[Provided information]
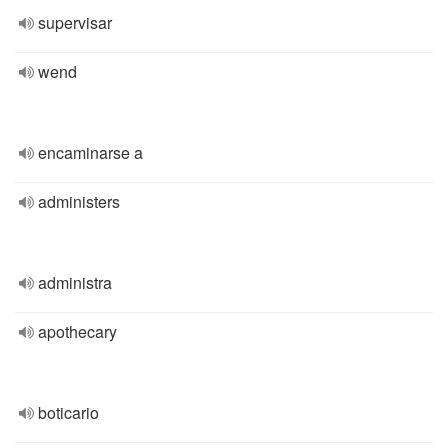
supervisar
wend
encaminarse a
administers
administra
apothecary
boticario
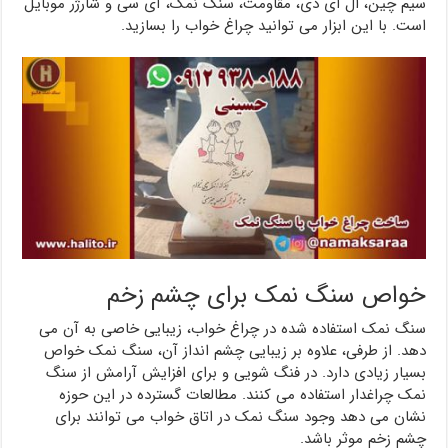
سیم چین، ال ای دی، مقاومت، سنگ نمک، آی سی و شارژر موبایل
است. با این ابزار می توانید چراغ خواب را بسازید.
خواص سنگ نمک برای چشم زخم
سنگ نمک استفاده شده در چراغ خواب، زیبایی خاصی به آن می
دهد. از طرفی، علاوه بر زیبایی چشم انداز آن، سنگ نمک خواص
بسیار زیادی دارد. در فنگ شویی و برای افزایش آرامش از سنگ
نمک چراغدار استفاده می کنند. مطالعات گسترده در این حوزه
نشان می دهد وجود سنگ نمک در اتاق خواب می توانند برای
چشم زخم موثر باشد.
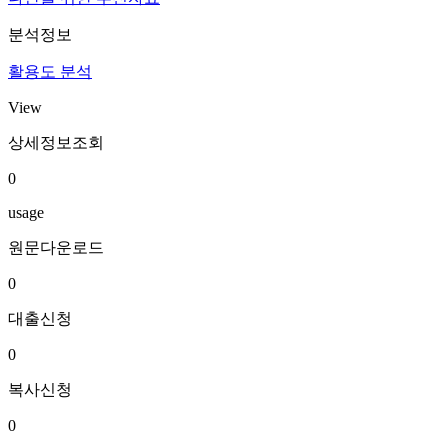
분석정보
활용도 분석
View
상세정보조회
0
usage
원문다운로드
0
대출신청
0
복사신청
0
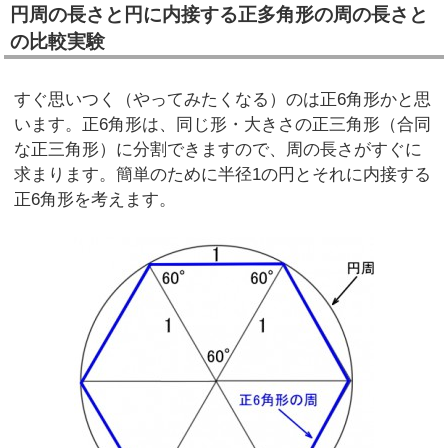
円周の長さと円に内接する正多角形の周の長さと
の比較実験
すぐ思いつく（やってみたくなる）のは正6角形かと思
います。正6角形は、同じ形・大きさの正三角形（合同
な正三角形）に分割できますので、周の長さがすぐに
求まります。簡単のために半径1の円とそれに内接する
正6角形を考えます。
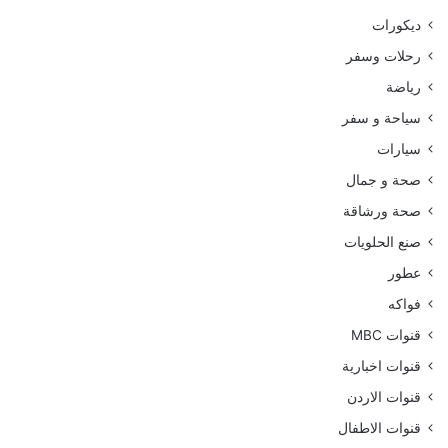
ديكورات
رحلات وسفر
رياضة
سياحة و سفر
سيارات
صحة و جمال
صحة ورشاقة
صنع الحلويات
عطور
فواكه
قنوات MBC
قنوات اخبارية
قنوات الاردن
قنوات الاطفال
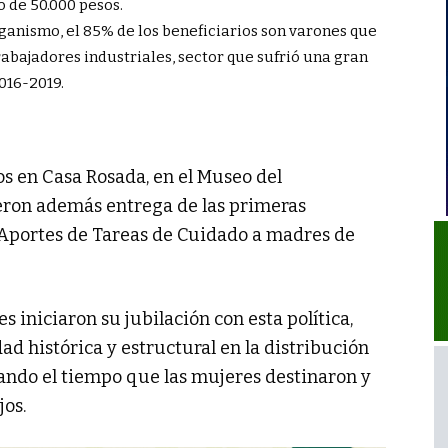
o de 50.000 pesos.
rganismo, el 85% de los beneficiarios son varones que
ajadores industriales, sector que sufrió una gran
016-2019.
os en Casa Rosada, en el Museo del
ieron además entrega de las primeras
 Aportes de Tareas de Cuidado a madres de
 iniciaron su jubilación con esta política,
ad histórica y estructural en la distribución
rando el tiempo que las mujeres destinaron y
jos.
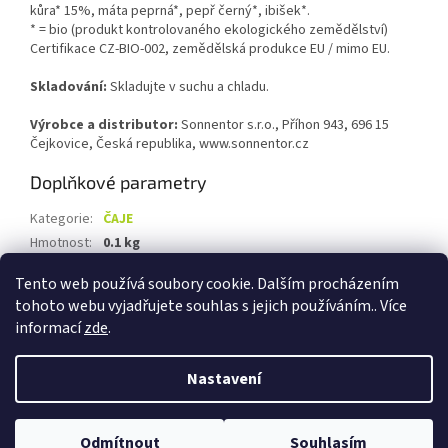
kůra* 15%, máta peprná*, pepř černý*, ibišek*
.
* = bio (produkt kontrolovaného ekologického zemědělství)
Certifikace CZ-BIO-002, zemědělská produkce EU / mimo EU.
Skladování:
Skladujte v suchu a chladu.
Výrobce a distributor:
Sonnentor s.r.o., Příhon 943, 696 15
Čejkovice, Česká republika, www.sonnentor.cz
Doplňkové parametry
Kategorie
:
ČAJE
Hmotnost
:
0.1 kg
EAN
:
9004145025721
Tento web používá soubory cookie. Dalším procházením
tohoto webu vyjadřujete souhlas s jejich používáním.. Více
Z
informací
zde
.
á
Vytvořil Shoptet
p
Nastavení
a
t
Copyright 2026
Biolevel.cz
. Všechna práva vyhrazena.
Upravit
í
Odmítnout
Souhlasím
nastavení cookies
[/Provided information]
[Provided information]
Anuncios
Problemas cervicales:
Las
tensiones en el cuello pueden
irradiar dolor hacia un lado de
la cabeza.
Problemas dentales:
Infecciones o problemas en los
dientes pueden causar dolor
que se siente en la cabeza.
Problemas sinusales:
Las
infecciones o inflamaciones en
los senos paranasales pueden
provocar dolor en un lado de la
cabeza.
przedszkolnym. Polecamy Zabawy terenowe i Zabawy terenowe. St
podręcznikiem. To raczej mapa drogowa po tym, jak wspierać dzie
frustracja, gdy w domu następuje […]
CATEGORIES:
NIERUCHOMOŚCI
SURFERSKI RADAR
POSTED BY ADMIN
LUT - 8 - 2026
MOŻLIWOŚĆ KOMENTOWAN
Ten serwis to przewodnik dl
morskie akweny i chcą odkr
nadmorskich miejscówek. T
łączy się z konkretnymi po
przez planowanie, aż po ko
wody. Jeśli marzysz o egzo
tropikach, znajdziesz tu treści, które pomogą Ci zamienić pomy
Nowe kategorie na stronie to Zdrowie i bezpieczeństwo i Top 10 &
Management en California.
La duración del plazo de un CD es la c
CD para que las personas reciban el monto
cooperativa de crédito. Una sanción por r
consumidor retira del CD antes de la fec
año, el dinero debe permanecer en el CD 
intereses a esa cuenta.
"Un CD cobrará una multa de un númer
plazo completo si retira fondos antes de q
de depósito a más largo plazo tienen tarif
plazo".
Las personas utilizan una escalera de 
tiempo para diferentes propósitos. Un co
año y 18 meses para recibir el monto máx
[/Provided information]
** Problem to solve **
Only the lines with the string "cabeza" are wanted; pick them out of the records above and copy them.

** Exercise answer **
la cabeza.
que se siente en la cabeza.
cabeza.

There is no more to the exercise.